PBS has an interesting website on American English at http://www.pbs.org/speak/ that they title “Do you speak American?”  One fun page at the site is an interactive quiz to see if you can match a speaker to a region of the country: [Link].

Another page explains how various presidents have coined new words throughout the years, such as “administration,” “lunatic fringe,” and “misunderestimate”: [Link].

The article refers to one who coins new words as a neologist.  My reaction to reading that was “Oh, they meant to say lexicographer.”  But, it turns out that PBS has the better word.    According to my dictionary, a lexicographer is “a writer, editor, or compiler of a dictionary.”  However, neologize means “to make or use new words or create new meanings for existing words.”  It would seem that a lexicographer is merely a person who records established definitions rather than the more creative neologist who coins entirely original meanings for words.

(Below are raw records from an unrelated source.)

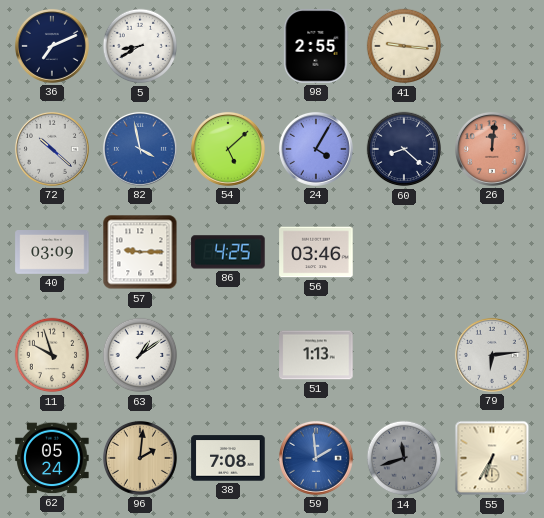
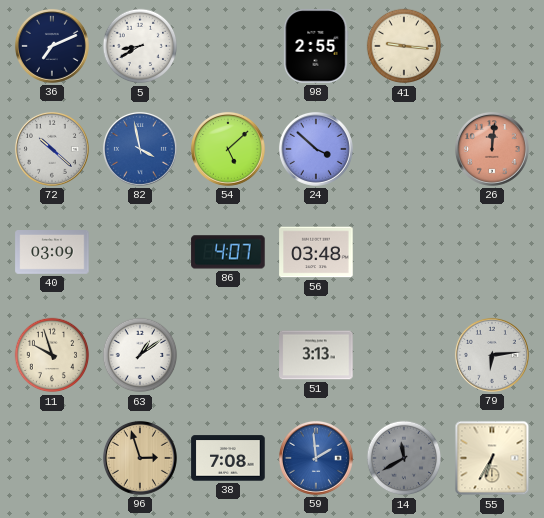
24: 4:05 -> 3:52
60: 8:22 -> none
57: 9:15 -> none
86: 4:25 -> 4:07
56: 03:46 -> 03:48
51: 1:13 -> 3:13
62: 05:24 -> none
96: 2:01 -> 2:57
14: 11:42 -> 11:40
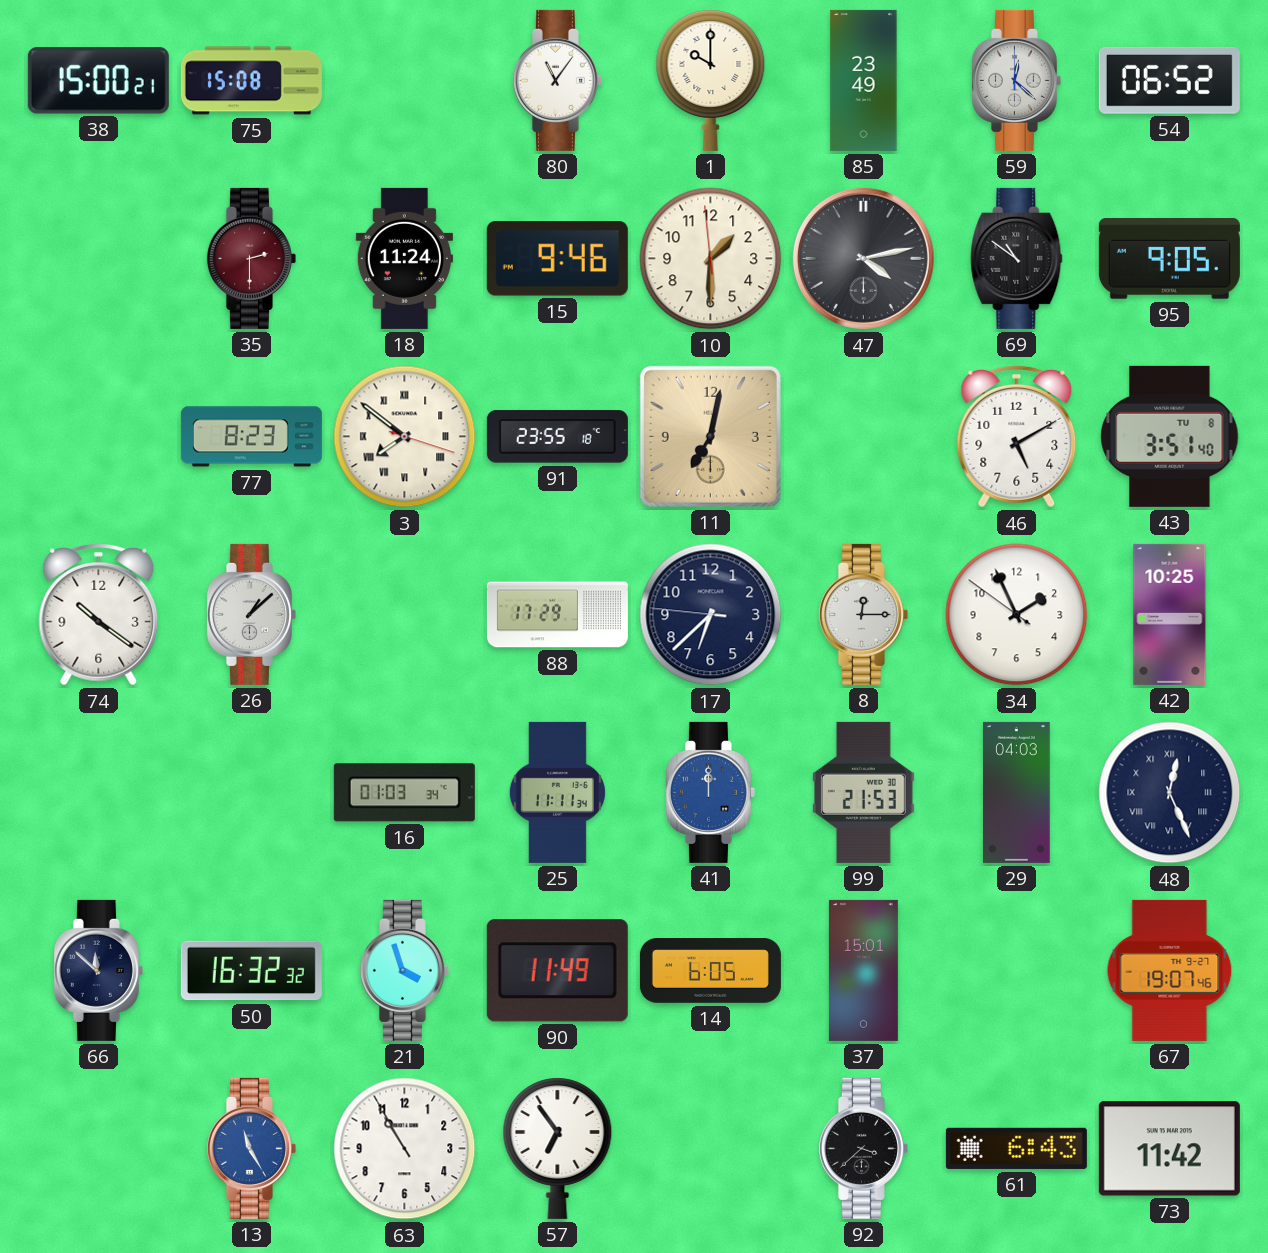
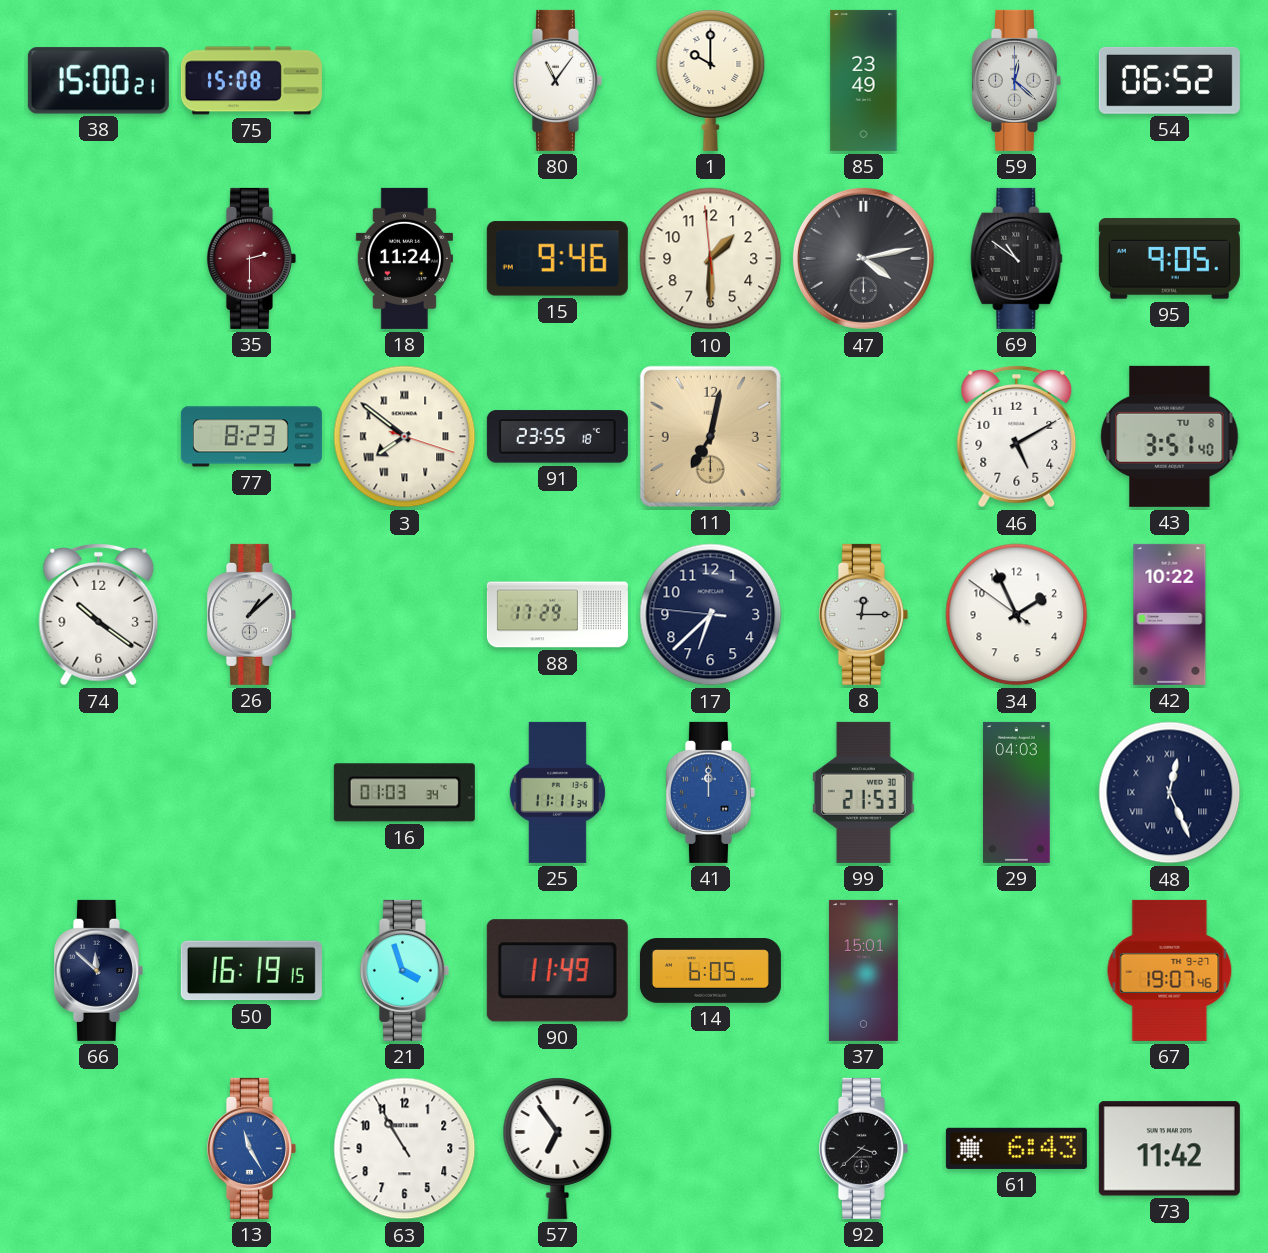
42: 10:25 -> 10:22
50: 16:32 -> 16:19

A lesser known corollary to the lexicographer [sic: neologist] rule is that a patentee is also entitled to be his or her own grammarian.  See Chicago Steel Foundry Co. v. Burnside Steel Foundry Co., 132 F.2d 812, 814-15 (7th Cir. 1943), cited in Jonsson v. Stanley Works, 903 F.2d 812, 820-21 (Fed. Cir. 1990).

*By the way, while playing SCRABBLE over the holidays, I tried to explain to my family that as a patent attorney, I was entitled to be my own lexicographer [sic: neologist] when proposing new words on the board.  They didn’t buy it.